Because defence counsel will almost certainly contest any effort to introduce evidence by way of affidavit alone, Bill C-75 may well have the unintended consequence of further contributing to court delays.

“There are all sorts of extra procedural steps that are now being added because of this proposal,” Paisana says.

Because Bill C-75 allows “virtually any aspect of a police officer’s evidence” by way of affidavit, says Carter, “presumably, the accused would then be required to justify calling the witness.”

That, in and of itself, is problematic. Carter says that any such application would be “likely to require the defence to expose its strategy before calling the witness.”

“Now you’re going to have to tell the judge and the other side, ‘yes, I am contesting the other person’s evidence,’” adds Paisana.

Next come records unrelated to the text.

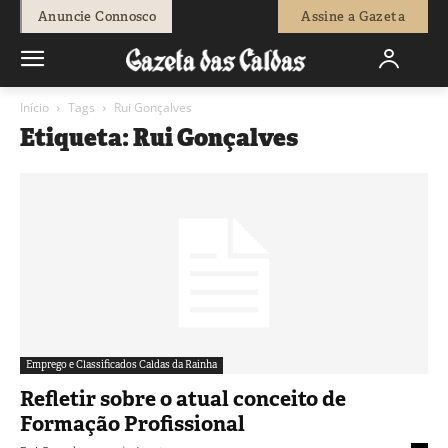
Anuncie Connosco
Assine a Gazeta
Início
Tags
Rui Gonçalves
Etiqueta: Rui Gonçalves
Emprego e Classificados Caldas da Rainha
Refletir sobre o atual conceito de
Formação Profissional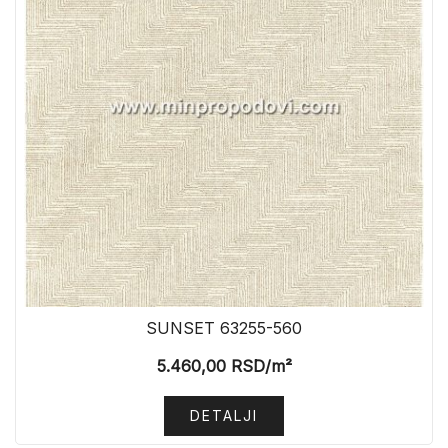
SUNSET 63255-560
5.460,00
RSD
/m²
DETALJI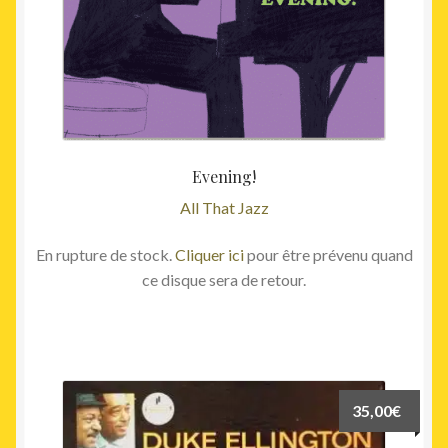
Evening!
All That Jazz
En rupture de stock.
Cliquer ici
pour être prévenu quand
ce disque sera de retour.
35,00
€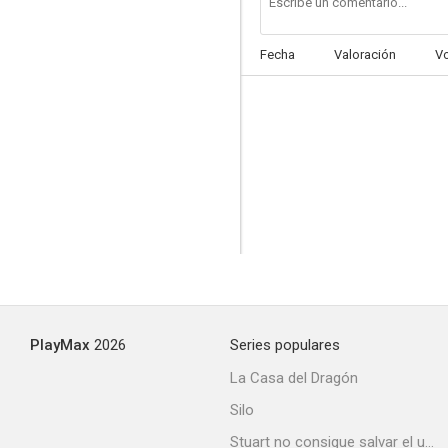
Fecha
Valoración
V
Pan, amor y celos
--
PlayMax
2026
Series populares
Paolo e Francesca
La Casa del Dragón
--
Silo
Stuart no consigue salvar el universo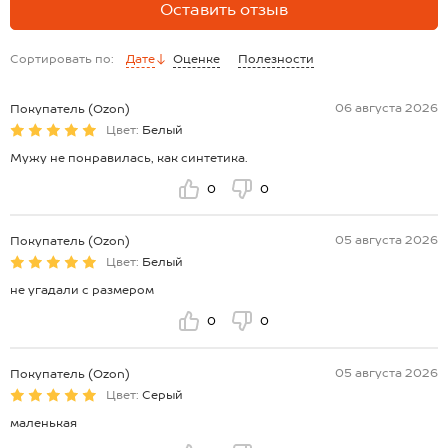
Оставить отзыв
Сортировать по:
Дате
Оценке
Полезности
06 августа 2026
Покупатель (Ozon)
Цвет:
Белый
Мужу не понравилась, как синтетика.
0
0
05 августа 2026
Покупатель (Ozon)
Цвет:
Белый
не угадали с размером
0
0
05 августа 2026
Покупатель (Ozon)
Цвет:
Серый
маленькая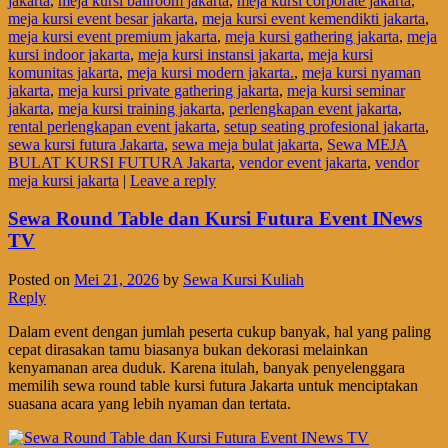
jakarta
,
meja kursi ballroom jakarta
,
meja kursi corporate jakarta
,
meja kursi event besar jakarta
,
meja kursi event kemendikti jakarta
,
meja kursi event premium jakarta
,
meja kursi gathering jakarta
,
meja
kursi indoor jakarta
,
meja kursi instansi jakarta
,
meja kursi
komunitas jakarta
,
meja kursi modern jakarta.
,
meja kursi nyaman
jakarta
,
meja kursi private gathering jakarta
,
meja kursi seminar
jakarta
,
meja kursi training jakarta
,
perlengkapan event jakarta
,
rental perlengkapan event jakarta
,
setup seating profesional jakarta
,
sewa kursi futura Jakarta
,
sewa meja bulat jakarta
,
Sewa MEJA
BULAT KURSI FUTURA Jakarta
,
vendor event jakarta
,
vendor
meja kursi jakarta
|
Leave a reply
Sewa Round Table dan Kursi Futura Event INews
TV
Posted on
Mei 21, 2026
by
Sewa Kursi Kuliah
Reply
Dalam event dengan jumlah peserta cukup banyak, hal yang paling
cepat dirasakan tamu biasanya bukan dekorasi melainkan
kenyamanan area duduk. Karena itulah, banyak penyelenggara
memilih sewa round table kursi futura Jakarta untuk menciptakan
suasana acara yang lebih nyaman dan tertata.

Carter and Paisana are working together to prepare the Canadian Bar Association’s submission to the House of Commons committee studying the bill.

The big question is: What happens if the application to cross-examine the officer is denied?

“We believe that any provision that limits the right to cross-examine would be vulnerable to a Charter challenge,” says Carter. Even requiring the defence to tip its hand in submissions to call the officer to testify could be Charter breach, he says.

Paisana points to R. v. Lyttle, a 2004 ruling in which the Supreme Court of Canada found that “the right of cross-examination...must be jealously protected and broadly construed” as evidence that the courts won’t look fondly on any effort to limit that power. All the more so as some cases could run entirely on so-called “routine” police evidence — notably, matters involving drug crimes and administration of justice offences.

In the government's Charter analysis of Bill C-75, Ottawa anticipates that safeguards would be enough to defend the bill from a challenge.

“Where effective protection of the accused’s Charter rights would require the judge to call the police officer for cross-examination, the judge would be able to do so,” it notes. It adds that the evidence in the affidavit must be otherwise admissible and that all issues, here, are ultimately at the judge’s discretion.

“On what basis are they going to justify it?” Paisana asks. Ottawa would likely need to prove that cross-examining police testimony is either inessential, or that there are substantial issues caused by requiring police to testify.

“I’ve yet to come across any study or anything that suggests that this was a problem,” Paisana says.

There is some sympathy amongst defence lawyers for the government in its efforts to speed up criminal trials in the wake of the Supreme Court’s decision in R.v.Jordan.

But the prevailing view is that opening the door for police evidence to enter criminal proceedings without requiring the office to face the truth-seeking rigour of cross-examination is the wrong way to go about it.

When the issue around routine police evidence was put to Justice Minister Jody Wilson-Raybould at committee, in June, the minister told MPs that the measure was intended to help with reducing delays around that routine police evidence. She also stated that she was open to considering amendments.